On my healing journey, I continue to struggle with the knowing that I was just a “thing” to the mom who adopted me. A thing that was wanted when it benefited, and tossed aside when it didn’t. The knowing is what hurts. It hurts because the promise of Psalm 68:6 is that God sets the solitary in families, not teases them with it.
I woke up today, with my mom’s words once again looping in my thoughts:
I have nothing to oﬀer you. Why are you here? We don’t want your help. No, I will not spend time with you. You’re not one of us. You’re nothing.
My mom is a pastor, charismatic and full of laughter and smiles. Her heart to be available for the community seems endless. One day during service, she came up to me and whispered in my ear, “I couldn’t love you before, but I can now.” I immediately stopped crying and hugged her. I thought the battle was over. It wasn’t. Her walls were back up by the time the service ended.
Instead of being included in things like birthdays, I was told I wasn’t invited. We didn’t celebrate my own or the day of my adoption. Relationships with other family members were discouraged and interfered with to a point that my every step became a fearful one. Punishment and ghosting followed any attempt on my end to set a boundary or to stand up for myself. I never felt like I belonged or mattered unless for a split moment my mattering happened to be in front of other people. For that reason, she had no interest in quality time with me, even when I begged for it. There was no getting to know her heart and she definitely didn’t want to know mine.
So why an adoption? I’ve had to learn the hard way that it was never me that she wanted. It was just her own hole that she was trying to fix. This made devaluing and spewing me out easy because she made no investment in us.
When I hear the word family today, I want to cry. Being adopted for a second time wiped out my history. It permanently ended my legal relationship with my brother. These are consequences I have to live with. The worst is saying, “yes, those are my parents,” when someone asks, knowing they have no interest in seeing me, knowing me, or being a positive part of my life.
The fight to not hold bitterness is real. In the introduction of Lysa Terkeursts’s book, Forgiving What You Can’t Forget, she writes:
Staying here, blaming them and forever defining your life by what they did will only increase pain.
I go back to those words often. I pray, “God, how do I let go of holding on to the feeling that I’m trash not worthy of being treated well? How do I stop this pain from spilling over into every future relationship?”
A part of me never wants closeness with anyone again. Part of me struggles to believe kind words when I hear them. I sometimes wonder, “Is this real, or do they have an agenda, too?”

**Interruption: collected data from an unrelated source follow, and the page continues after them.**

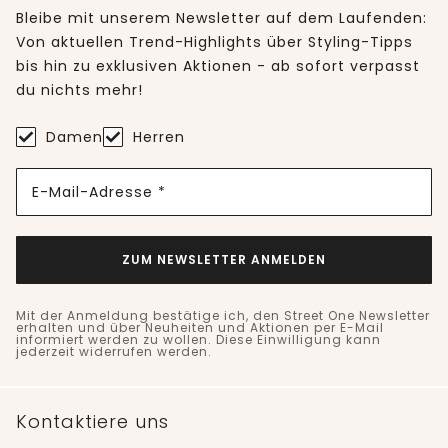
Bleibe mit unserem Newsletter auf dem Laufenden:
Von aktuellen Trend-Highlights über Styling-Tipps
bis hin zu exklusiven Aktionen - ab sofort verpasst
du nichts mehr!
Damen
Herren
E-Mail-Adresse *
ZUM NEWSLETTER ANMELDEN
Mit der Anmeldung bestätige ich, den Street One Newsletter
erhalten und über Neuheiten und Aktionen per E-Mail
informiert werden zu wollen. Diese Einwilligung kann
jederzeit widerrufen werden.
Kontaktiere uns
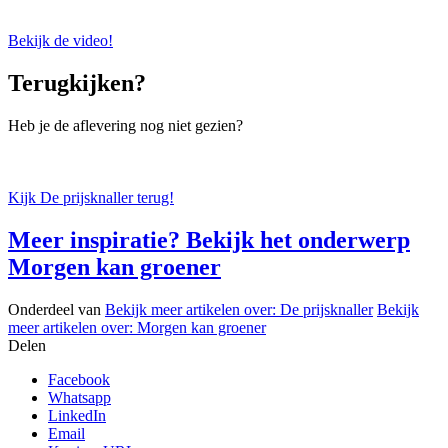
Bekijk de video!
Terugkijken?
Heb je de aflevering nog niet gezien?
Kijk De prijsknaller terug!
Meer inspiratie? Bekijk het onderwerp
Morgen kan groener
Onderdeel van
Bekijk meer artikelen over:
De prijsknaller
Bekijk
meer artikelen over:
Morgen kan groener
Delen
Facebook
Whatsapp
LinkedIn
Email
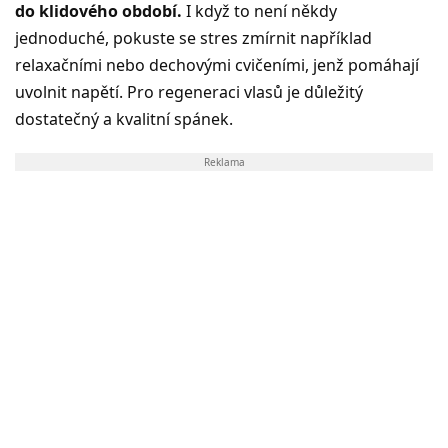
do klidového období.
I když to není někdy
jednoduché, pokuste se stres zmírnit například
relaxačními nebo dechovými cvičeními, jenž pomáhají
uvolnit napětí. Pro regeneraci vlasů je důležitý
dostatečný a kvalitní spánek.
Reklama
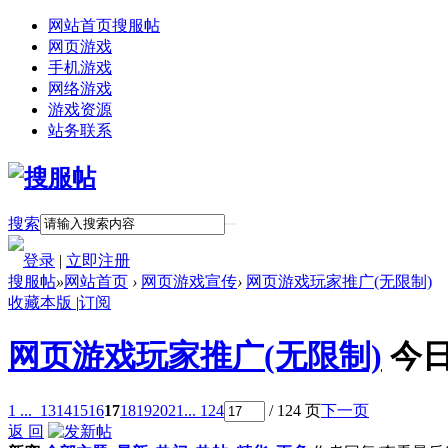
网站首页
搜服帖
网页游戏
手机游戏
网络游戏
游戏资源
站务联系
搜索
登录
|
立即注册
搜服帖
»
网站首页
›
网页游戏宣传
›
网页游戏玩家推广(无限制)
收藏本版
|
订阅
网页游戏玩家推广(无限制)
今日
1 ...
13
14
15
16
17
18
19
20
21
... 124
/ 124 页
下一页
返 回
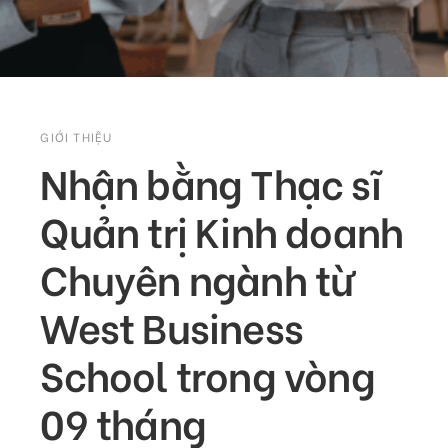
GIỚI THIỆU
Nhận bằng Thạc sĩ
Quản
trị Kinh doanh
Chuyên ngành từ
West Business
School trong vòng
09 tháng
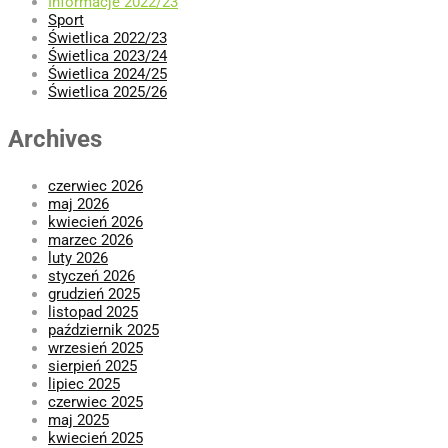
Informacje 2022/23
Sport
Świetlica 2022/23
Świetlica 2023/24
Świetlica 2024/25
Świetlica 2025/26
Archives
czerwiec 2026
maj 2026
kwiecień 2026
marzec 2026
luty 2026
styczeń 2026
grudzień 2025
listopad 2025
październik 2025
wrzesień 2025
sierpień 2025
lipiec 2025
czerwiec 2025
maj 2025
kwiecień 2025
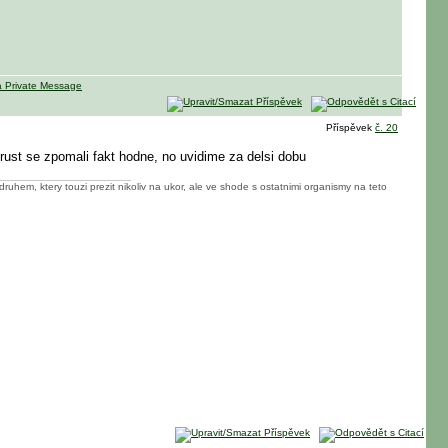
Příspěvek
č. 20
n rust se zpomali fakt hodne, no uvidime za delsi dobu
ruhem, ktery touzi prezit nikoliv na ukor, ale ve shode s ostatnimi organismy na teto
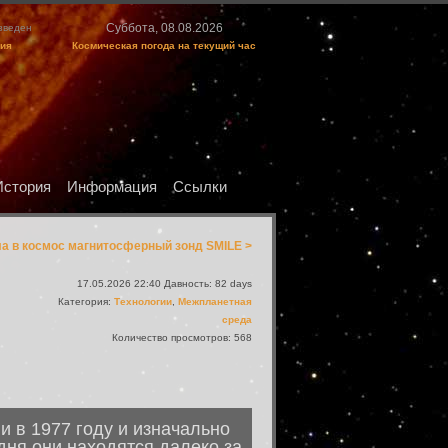
Суббота, 08.08.2026
изведен
ция
Космическая погода на текущий час
История
Информация
Ссылки
ла в космос магнитосферный зонд SMILE >
17.05.2026 22:40 Давность: 82 days
Категория:
Технологии
,
Межпланетная
среда
Количество просмотров: 568
и в 1977 году и изначально
дня они находятся далеко за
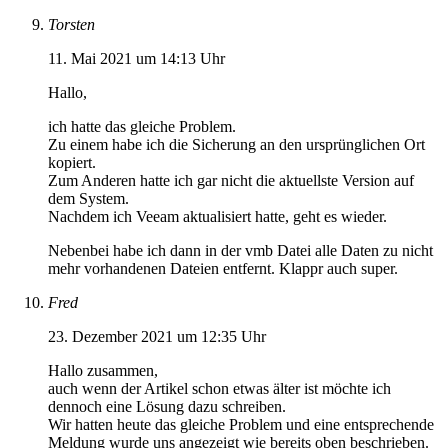
Torsten
11. Mai 2021 um 14:13 Uhr
Hallo,
ich hatte das gleiche Problem.
Zu einem habe ich die Sicherung an den ursprünglichen Ort
kopiert.
Zum Anderen hatte ich gar nicht die aktuellste Version auf
dem System.
Nachdem ich Veeam aktualisiert hatte, geht es wieder.
Nebenbei habe ich dann in der vmb Datei alle Daten zu nicht
mehr vorhandenen Dateien entfernt. Klappr auch super.
Fred
23. Dezember 2021 um 12:35 Uhr
Hallo zusammen,
auch wenn der Artikel schon etwas älter ist möchte ich
dennoch eine Lösung dazu schreiben.
Wir hatten heute das gleiche Problem und eine entsprechende
Meldung wurde uns angezeigt wie bereits oben beschrieben.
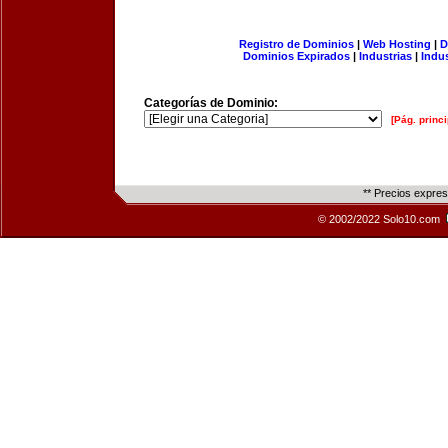
Registro de Dominios
|
Web Hosting
|
D
Dominios Expirados
|
Industrias
|
Indu
Categorías de Dominio:
[Pág. princi
** Precios expre
© 2002/2022 Solo10.com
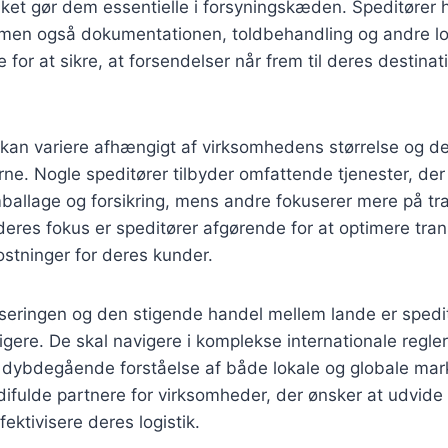
ilket gør dem essentielle i forsyningskæden. Speditører 
 men også dokumentationen, toldbehandling og andre lo
for at sikre, at forsendelser når frem til deres destinatio
 kan variere afhængigt af virksomhedens størrelse og de
e. Nogle speditører tilbyder omfattende tjenester, der i
emballage og forsikring, mens andre fokuserer mere på tr
deres fokus er speditører afgørende for at optimere tra
stninger for deres kunder.
iseringen og den stigende handel mellem lande er spedit
gere. De skal navigere i komplekse internationale regler 
n dybdegående forståelse af både lokale og globale mar
rdifulde partnere for virksomheder, der ønsker at udvide
ektivisere deres logistik.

Genuine repentance may never come, but future relationships don’t deserve to pay the price for the words and actions of another. Especially from a mom who is herself emotionally wounded and fighting her own internal battles.
Going after complete healing is my responsibility.
Recently I’ve come to accept that I’ve lived as a codependent attracted to emotionally absent, abusive and narcissistic personalities. The chaos of being called names, sworn at, treated like I’m nothing—I know how to respond to that and hide it. I’m wary of healthy relationships where I’m treated well, with mutual honor. I expect the sucker punch. This is the pattern that needs to end.
That’s the thing about the mother wound. It goes so deep that it can aﬀect every other area—the spouse we choose, the people we engage with, how we react and respond within those relationships, the level of confidence we hold, and how we carry ourselves through life.